Impossible donc de travailler en vase clos. Le devoir de vigilance impose aux entreprises un pilotage par les risques. « La compliance, c’est avant tout du management par les risques. Il s’agit de composer avec le risque financier, le risque extra-financier, le risque de réputation et le risque dirigeant », souligne Blandine Cordier-Palasse. Pour la direction juridique, cela se traduit par une gestion des risques réglementaires et légaux, tandis que la direction financière s’attache aux risques financiers et désormais aux risques extra-financiers. Les deux directions doivent avoir une vision globale des enjeux.

«Lorsque la compliance est rattachée à la direction générale, la transversalité est une réalité. Ce n’est pas le cas, en revanche, lorsque la compliance est confiée à une personne N-4 au fin fond de la direction juridique.»

Blandine Cordier-Palasse présidente fondatrice ,  BCP Partners

La tâche est ardue, tant le nombre de textes législatifs enfle au fil des années. « Depuis 2015, chaque code a grossi de 30 % », constate Manon Anglade, directrice France de Leo RegTech, une plateforme dédiée à la simplification des rapports de conformité et des processus d’approbation. « Nous devons aujourd’hui composer avec des données complexes. Le climat et l’environnement font partie des enjeux à prendre en compte dans les prises de décision. Nous évoluons dans un monde qui se complexifie et la réglementation ajoute une couche supplémentaire », constate Jean Neplomb, directeur adjoint de la conformité du groupe Crédit Agricole à l’occasion du RegTech Day organisé par Finance Innovation à Paris en septembre 2025. Avec un risque aujourd’hui protéiforme, les entreprises les plus prudentes insufflent cette approche par la compliance dans toutes leurs directions, à commencer par les dirigeants opérationnels. « Il faut que nous impliquions la conformité dès le début et dans chaque projet, explique un directeur de business unit. Il est important de travailler en lien étroit avec la compliance et la direction financière avant de se lancer ».

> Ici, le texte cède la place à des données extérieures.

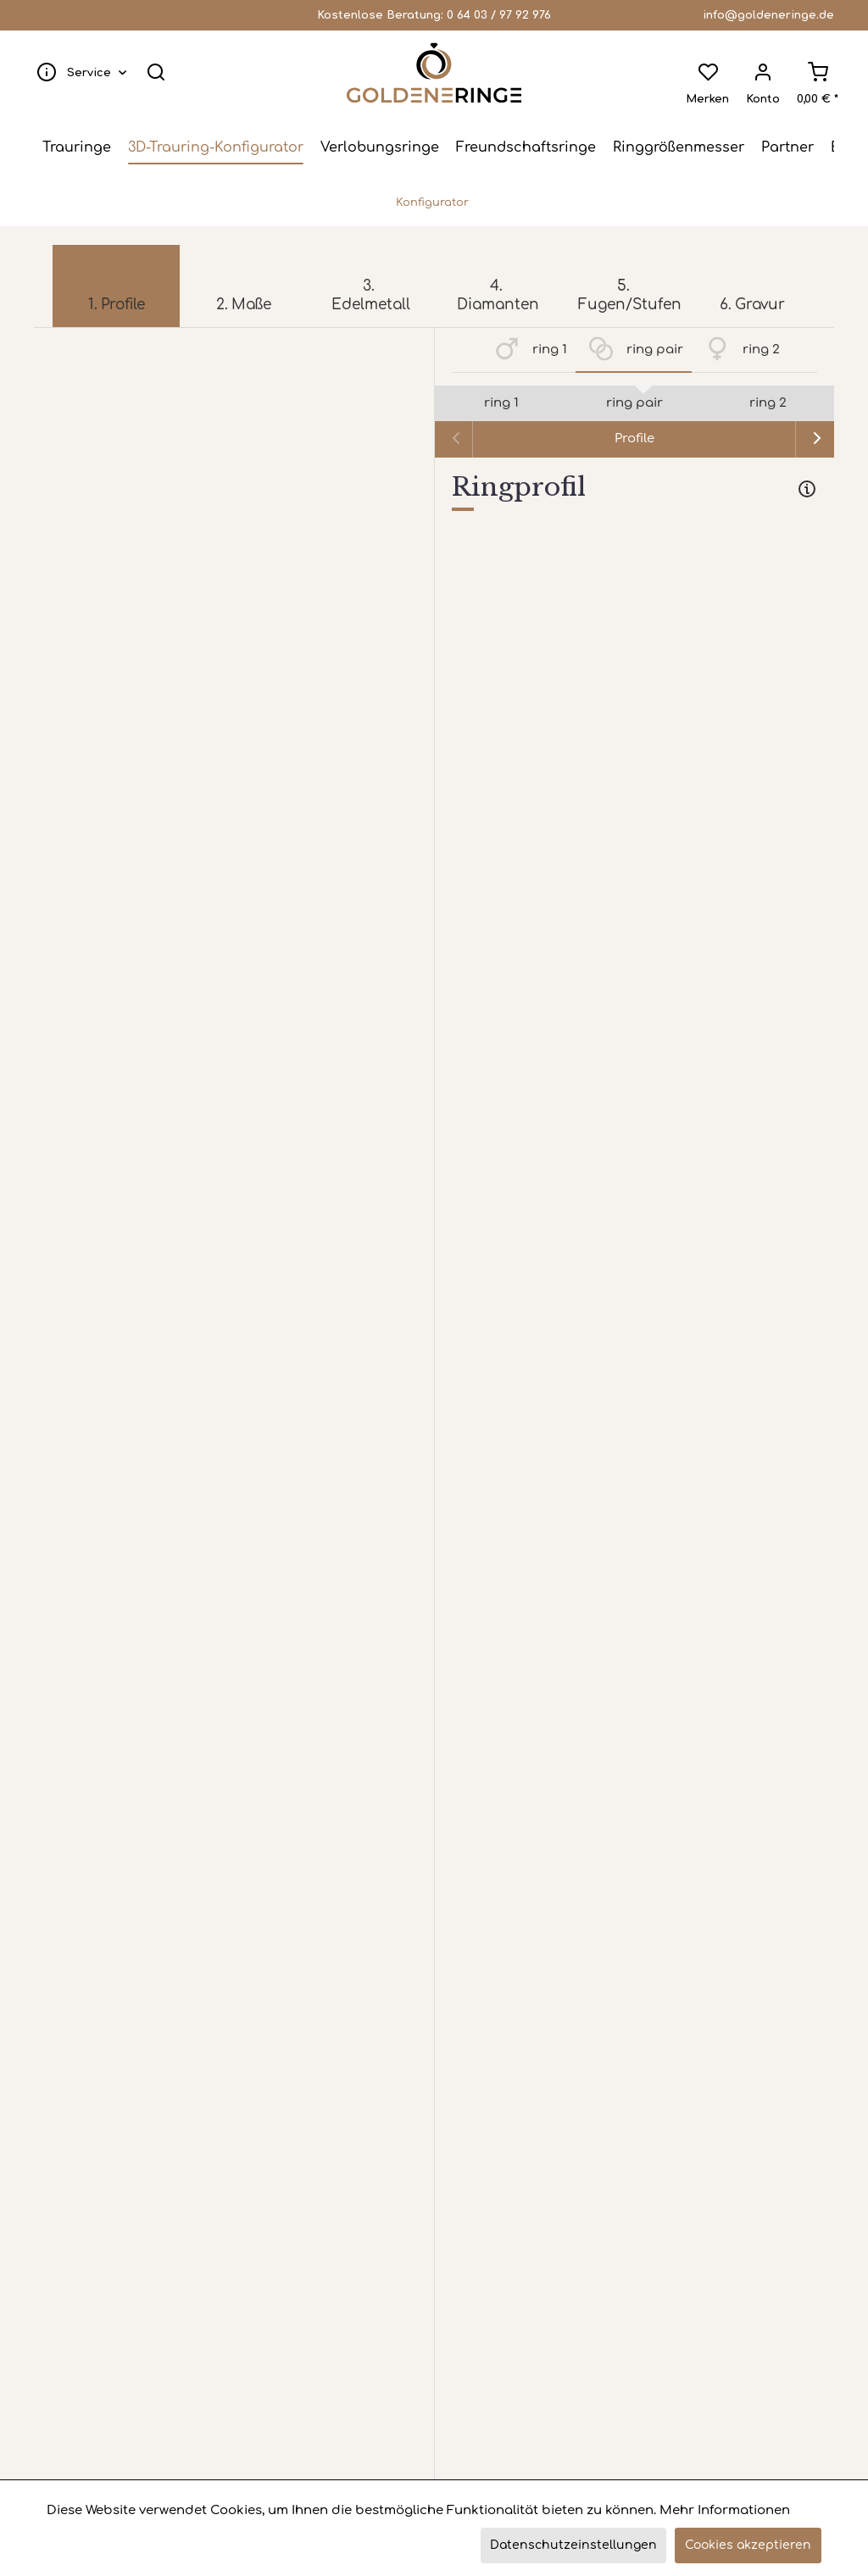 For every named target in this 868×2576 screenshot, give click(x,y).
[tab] (634, 493)
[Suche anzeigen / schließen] (164, 73)
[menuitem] (86, 73)
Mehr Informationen (724, 2510)
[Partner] (787, 149)
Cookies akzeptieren (748, 2545)
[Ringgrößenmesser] (678, 149)
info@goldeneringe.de (768, 15)
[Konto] (754, 73)
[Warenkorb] (809, 73)
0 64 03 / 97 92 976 (499, 15)
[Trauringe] (77, 149)
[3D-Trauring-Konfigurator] (216, 149)
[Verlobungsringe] (380, 149)
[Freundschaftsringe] (526, 149)
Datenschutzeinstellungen (573, 2545)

Des données de bonne qualité

Pour répondre au devoir de vigilance, la data devient une denrée centrale. Cependant, elle ne se suffit pas à elle seule. Elle doit être de bonne qualité, afin de pouvoir être exploitée, mais également afin de répondre aux exigences des régulateurs et notamment de l’AMF. Pour simplifier la prise de décision, de nouvelles offres logicielles émergent. « Ce qui pèche très souvent, c’est la multiplicité des acteurs, constate Manon Anglade. Il faut centraliser toute la conformité en digitalisant la donnée de niveaux 1, 2 et 3. Une fois cet enregistrement de la donnée réalisé, il est tout à fait possible de livrer un outil clé en main. » Les nouvelles solutions logicielles, souvent dopées à l’intelligence artificielle, proposent des tableaux de bord personnalisés agglomérant conformité, comptabilité et gestion des risques. Des rappels à échéance sont envoyés en lien avec le calendrier réglementaire, de façon à n’omettre aucune date essentielle. Si elle permet d’automatiser les tâches les plus répétitives, l’intelligence artificielle peut cependant être source de nouveaux risques. « L’IA va changer la donne, mais nécessite une extrême vigilance. En effet, une simple erreur de 1 % dans la data sera ensuite répliquée de façon exponentielle », met en garde Blandine Cordier-Palasse.

Face au déploiement de nouveaux outils, de nouvelles compétences nécessaires

La plupart des nouvelles solutions logicielles sont pensées de sorte que chaque direction puisse s’en emparer : la direction juridique, mais également la direction financière et l’ensemble des cadres dirigeants et managers opérationnels. Reste que toutes les entités de l’entreprise ne sont pas en mesure d’embrasser ces nouveaux outils. « Un point important reste la transformation des compétences. Avec ces plateformes, il y a un enjeu humain qui suppose une réorganisation interne », estime Jean Neplomb, directeur adjoint de la conformité, groupe Crédit Agricole. Les secteurs les plus réglementés sont aujourd’hui à la pointe en matière de sensibilisation des équipes. C’est le cas par exemple de la pharmacie, de la défense et de l’agroalimentaire. Ces secteurs n’hésitent pas à recruter leurs responsables conformité au plus haut niveau. C’est ainsi par exemple que l’actuel directeur éthique et conformité de Dassault Aviation est un ancien magistrat du parquet.